Der Begriff „Rushhour“ bekommt in Japan eine ganz neue Dimension. Zu Stoßzeiten gibt es hier ein ganz eigenes Berufsbild. Professionelle „Drücker“ quetschen Passagiere, die noch mit einem Bein vor der U-Bahn stehen, in die prallvollen Abteile hinein. Glück hat, wer die letzte Bahn noch erwischt. Wer dagegen im Büro aufgehalten wurde und diese verpasst hat, verbringt die Nacht beispielsweise im Capsule Hotel: Die winzigen Schlafröhren mit weniger als fünf Quadratmetern lassen gerade Platz für einen Schläfer und einen Fernseher.

 Japans Baumeister.

In den Sechzigern hauchten junge Architekten der Baukunst neues Leben ein. Gefeiert wie Popstars, nahmen sich die „Metabolisten“ die Natur zum Vorbild.

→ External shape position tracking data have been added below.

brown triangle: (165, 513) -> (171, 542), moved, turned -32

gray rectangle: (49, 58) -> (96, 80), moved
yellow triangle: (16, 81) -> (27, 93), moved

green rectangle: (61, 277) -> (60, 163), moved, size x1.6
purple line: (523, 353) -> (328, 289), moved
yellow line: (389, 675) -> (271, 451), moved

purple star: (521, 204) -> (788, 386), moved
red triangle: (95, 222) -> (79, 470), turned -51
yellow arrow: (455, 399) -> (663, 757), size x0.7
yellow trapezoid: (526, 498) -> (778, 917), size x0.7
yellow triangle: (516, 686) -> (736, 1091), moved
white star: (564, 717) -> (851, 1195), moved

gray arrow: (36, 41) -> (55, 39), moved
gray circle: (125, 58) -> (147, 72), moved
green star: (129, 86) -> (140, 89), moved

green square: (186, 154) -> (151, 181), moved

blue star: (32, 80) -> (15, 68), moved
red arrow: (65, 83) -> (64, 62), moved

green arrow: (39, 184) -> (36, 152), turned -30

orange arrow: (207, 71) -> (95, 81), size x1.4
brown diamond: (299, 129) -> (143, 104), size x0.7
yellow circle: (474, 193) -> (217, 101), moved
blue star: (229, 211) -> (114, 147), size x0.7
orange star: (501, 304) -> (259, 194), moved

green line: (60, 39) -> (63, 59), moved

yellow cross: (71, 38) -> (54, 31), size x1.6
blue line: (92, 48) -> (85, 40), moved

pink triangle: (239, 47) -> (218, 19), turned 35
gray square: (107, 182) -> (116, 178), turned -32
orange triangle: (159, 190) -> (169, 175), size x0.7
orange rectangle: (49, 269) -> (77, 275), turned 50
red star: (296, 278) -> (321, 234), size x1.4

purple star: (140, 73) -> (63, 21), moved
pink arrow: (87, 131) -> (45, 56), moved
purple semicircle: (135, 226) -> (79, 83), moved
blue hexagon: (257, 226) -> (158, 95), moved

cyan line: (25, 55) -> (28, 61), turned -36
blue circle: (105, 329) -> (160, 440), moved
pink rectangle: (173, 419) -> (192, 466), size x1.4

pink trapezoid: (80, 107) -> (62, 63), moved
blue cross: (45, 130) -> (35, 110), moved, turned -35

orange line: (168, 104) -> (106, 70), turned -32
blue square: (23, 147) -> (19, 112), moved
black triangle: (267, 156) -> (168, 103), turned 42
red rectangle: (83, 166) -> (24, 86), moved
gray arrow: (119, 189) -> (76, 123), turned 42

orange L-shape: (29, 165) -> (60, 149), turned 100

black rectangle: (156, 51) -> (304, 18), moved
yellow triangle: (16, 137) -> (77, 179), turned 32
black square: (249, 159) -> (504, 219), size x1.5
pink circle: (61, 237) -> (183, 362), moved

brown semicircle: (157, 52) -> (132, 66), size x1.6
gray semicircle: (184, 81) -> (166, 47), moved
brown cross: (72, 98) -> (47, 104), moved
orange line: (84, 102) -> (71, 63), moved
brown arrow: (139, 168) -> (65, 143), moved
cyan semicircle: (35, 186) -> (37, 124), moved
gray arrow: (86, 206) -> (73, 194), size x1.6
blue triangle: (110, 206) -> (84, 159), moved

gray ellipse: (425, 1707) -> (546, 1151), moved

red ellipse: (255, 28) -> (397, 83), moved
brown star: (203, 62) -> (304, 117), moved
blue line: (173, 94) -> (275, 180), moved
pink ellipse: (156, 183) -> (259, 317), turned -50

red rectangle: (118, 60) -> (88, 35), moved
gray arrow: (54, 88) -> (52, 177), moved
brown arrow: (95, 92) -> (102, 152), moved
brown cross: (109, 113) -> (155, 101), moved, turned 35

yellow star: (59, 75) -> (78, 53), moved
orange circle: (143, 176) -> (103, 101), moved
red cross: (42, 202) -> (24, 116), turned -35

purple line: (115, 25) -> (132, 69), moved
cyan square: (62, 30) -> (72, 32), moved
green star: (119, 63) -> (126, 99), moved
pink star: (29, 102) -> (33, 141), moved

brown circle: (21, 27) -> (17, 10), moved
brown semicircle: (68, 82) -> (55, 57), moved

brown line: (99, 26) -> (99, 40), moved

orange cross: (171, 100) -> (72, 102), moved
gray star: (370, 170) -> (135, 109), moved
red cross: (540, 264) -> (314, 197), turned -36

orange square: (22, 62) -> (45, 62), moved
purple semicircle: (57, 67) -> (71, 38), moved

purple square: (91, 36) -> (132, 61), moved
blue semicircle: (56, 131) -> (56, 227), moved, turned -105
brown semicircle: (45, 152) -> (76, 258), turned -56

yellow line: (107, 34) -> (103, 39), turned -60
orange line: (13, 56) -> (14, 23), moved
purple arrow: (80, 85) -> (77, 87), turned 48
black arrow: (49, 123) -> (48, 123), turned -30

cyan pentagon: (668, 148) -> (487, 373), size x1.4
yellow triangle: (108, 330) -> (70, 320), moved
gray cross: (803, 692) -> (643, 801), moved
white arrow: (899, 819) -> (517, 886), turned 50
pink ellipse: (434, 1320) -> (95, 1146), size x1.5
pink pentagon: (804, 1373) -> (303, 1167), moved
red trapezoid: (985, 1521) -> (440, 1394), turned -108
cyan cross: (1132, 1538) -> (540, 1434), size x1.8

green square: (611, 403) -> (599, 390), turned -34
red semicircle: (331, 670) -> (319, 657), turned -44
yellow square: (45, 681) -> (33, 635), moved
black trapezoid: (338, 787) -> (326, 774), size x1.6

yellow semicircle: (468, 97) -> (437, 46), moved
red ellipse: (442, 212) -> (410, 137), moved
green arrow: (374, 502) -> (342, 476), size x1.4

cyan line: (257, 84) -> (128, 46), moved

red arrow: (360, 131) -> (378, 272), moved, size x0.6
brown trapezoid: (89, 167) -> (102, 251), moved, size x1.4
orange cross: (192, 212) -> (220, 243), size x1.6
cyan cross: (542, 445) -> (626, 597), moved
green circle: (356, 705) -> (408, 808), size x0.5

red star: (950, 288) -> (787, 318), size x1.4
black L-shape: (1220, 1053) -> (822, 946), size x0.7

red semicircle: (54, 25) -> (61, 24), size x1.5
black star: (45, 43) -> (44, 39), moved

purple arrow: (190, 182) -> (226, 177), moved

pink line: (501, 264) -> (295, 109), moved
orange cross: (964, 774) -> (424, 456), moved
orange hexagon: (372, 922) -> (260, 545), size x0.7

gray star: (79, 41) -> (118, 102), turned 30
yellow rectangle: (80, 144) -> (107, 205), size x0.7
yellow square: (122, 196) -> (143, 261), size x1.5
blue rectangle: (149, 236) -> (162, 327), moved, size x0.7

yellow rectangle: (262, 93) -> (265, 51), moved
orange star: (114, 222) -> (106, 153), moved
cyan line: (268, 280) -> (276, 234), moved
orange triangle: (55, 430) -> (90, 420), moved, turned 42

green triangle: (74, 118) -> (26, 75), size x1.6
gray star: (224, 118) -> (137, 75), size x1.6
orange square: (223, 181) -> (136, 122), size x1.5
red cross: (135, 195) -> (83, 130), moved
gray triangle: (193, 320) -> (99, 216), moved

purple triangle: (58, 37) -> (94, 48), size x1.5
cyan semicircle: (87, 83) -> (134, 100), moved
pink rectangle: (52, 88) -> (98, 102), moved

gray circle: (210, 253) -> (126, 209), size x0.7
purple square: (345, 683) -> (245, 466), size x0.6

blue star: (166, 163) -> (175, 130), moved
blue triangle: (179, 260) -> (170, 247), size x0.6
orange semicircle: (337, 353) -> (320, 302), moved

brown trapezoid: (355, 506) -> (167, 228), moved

Wie der Stoffwechsel sich den Bedürfnissen eines Organismus anpasst, sollten ihre Bauten, sich den Anforderungen der Gemeinschaft, die in ihnen lebt, anpassen.

 Makibas Kunst.

Diesen Sinn für Ästhetik hat Makiba aus Japan mitgebracht. Sie richtet ein und werkelt. Ihre Fingerfertigkeit ist enorm. Ähnlich der Welt einer Modelleisenbahn, baut sie zauberhafte Miniatur Ständchen, die sie im IIMORI Haus verteilt.